**Problem to work on**
Reproduce the complete set of records exactly. No picture is to appear in the copy.

Saved entries:
= = =

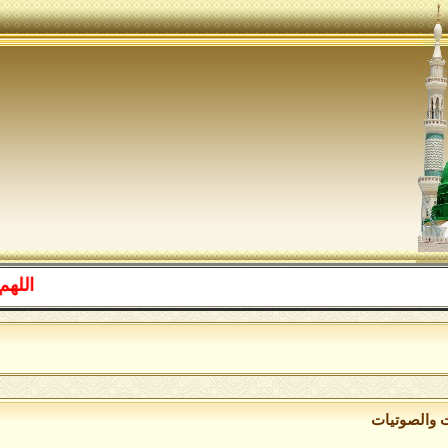
اللهم صل
ت والصوتيات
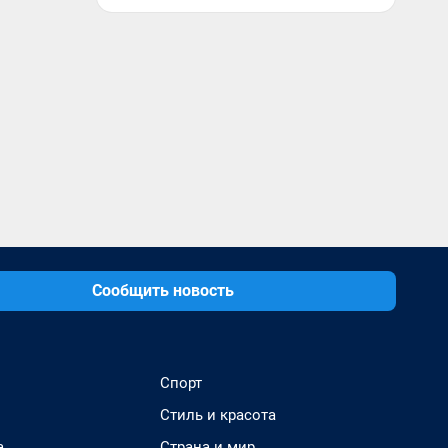
Сообщить новость
Спорт
Стиль и красота
а
Страна и мир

= = =

**Worked solution**
اللهم صل
ت والصوتيات
Сообщить новость
Спорт
Стиль и красота
а
Страна и мир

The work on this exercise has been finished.